Note (canon v3): the operational content of this appendix is carried by the s4u-product-scale-planning skill — agents load THAT; this appendix remains the full reference.

Appendix L: Product-Scale Planning + Cross-Consistency Review

This appendix expands Section 5.6 of the main methodology document with the concrete process for product-scale planning, the cross-consistency review checklist, and the bounded-autonomy checkpoint shape. The three load-bearing rules — plan-at-the-right-resolution-per-distance, cross-consistency-as-discrete-phase, bounded-autonomy-checkpoints — live in §5.6 and are the canonical reference. This appendix is where the process earns its keep through specifics.
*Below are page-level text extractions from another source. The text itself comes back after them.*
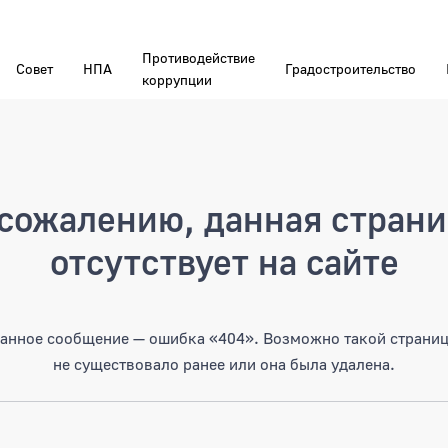
Противодействие
Совет
НПА
Градостроительство
коррупции
а
сожалению, данная стран
отсутствует на сайте
анное сообщение — ошибка «404». Возможно такой страни
не существовало ранее или она была удалена.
Why this is in its own appendix

Product-scale planning is conceptually a small extension to per-milestone planning (§3.1) but operationally a meaningful shift: it moves the human from "between every milestone" to "between every milestone-cluster." The process steps and review checklist need to be specific enough that anyone running the methodology can execute them mechanically — not "design and review your plans," but "apply this checklist to these inputs and produce this output."
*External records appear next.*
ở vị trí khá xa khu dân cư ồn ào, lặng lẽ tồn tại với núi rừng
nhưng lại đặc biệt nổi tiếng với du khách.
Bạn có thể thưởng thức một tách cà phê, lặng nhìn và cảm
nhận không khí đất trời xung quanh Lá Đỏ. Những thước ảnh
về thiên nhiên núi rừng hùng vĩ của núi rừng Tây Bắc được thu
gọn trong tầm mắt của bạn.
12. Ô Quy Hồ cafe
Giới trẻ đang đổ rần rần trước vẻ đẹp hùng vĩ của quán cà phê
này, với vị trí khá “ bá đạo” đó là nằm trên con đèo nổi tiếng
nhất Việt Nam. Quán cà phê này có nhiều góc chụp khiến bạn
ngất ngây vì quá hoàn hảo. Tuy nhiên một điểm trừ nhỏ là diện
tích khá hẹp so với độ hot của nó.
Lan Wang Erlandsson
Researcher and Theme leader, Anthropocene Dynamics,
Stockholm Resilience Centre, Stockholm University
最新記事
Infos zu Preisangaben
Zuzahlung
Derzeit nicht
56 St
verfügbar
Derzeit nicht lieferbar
The Process: From Empty Project to /loop-Ready

The product-scale planning pass produces six artifacts, in order:

Product brief / PRD — single document. The "what are we building" anchor. Already part of the methodology (§3.1's design-before-code rule).
ADR set — every architectural decision the product needs. Includes mandatory ADR-0001 (tech stack, references the canonical stack from §4.5 + appendix-m), plus per-product-area ADRs (data model, multi-tenancy, payment routing, etc.). Each ADR is independently reviewable; the cross-consistency review pass below verifies they cohere.
Milestone plan set — one plan document per milestone, drafted at the resolution-per-distance described in §5.6 rule 1. The current milestone gets a fully-walked-through plan; near-future milestones get wave structure + acceptance criteria; far-future milestones get sketches.
Roadmap — orders the milestones, lists their dependencies on each other, marks the bounded-autonomy checkpoint between each milestone pair.
Cross-consistency review report — the output of running the review checklist below against artifacts 1-4. Either "all clear, dispatch authorised" or "N issues, fix and re-review."
STATE.md — initialised with the project's starting position. Updated per-milestone-shipped during /loop execution.

Each artifact is independently authored (or reviewed) by the human; /loop only kicks off after all six exist and the cross-consistency review report says "all clear."

The Cross-Consistency Review Checklist

Run this checklist as a discrete phase — not ambient verification during execution. Output a written report (Markdown, committed to docs/reviews/cross-consistency-{date}.md) listing every check performed and its result. The report's existence is the gate for /loop dispatch.

Check A — ADR↔plan↔baseline-migration cross-reference integrity (mechanical)

Extended in v2.1.2 (2026-04-30) to include the schema-name leg. Extended in v2.1.3 (2026-05-05) to include column nullability, frontend filesystem prerequisites, and schema/enum constraints on test-data shapes. The original ADR↔ADR scope missed one project's M6 four schema-vs-plan divergences and that same project's M9 three plan-vs-reality discoveries at dispatch time; the extended grep would have caught all of them at plan-freeze.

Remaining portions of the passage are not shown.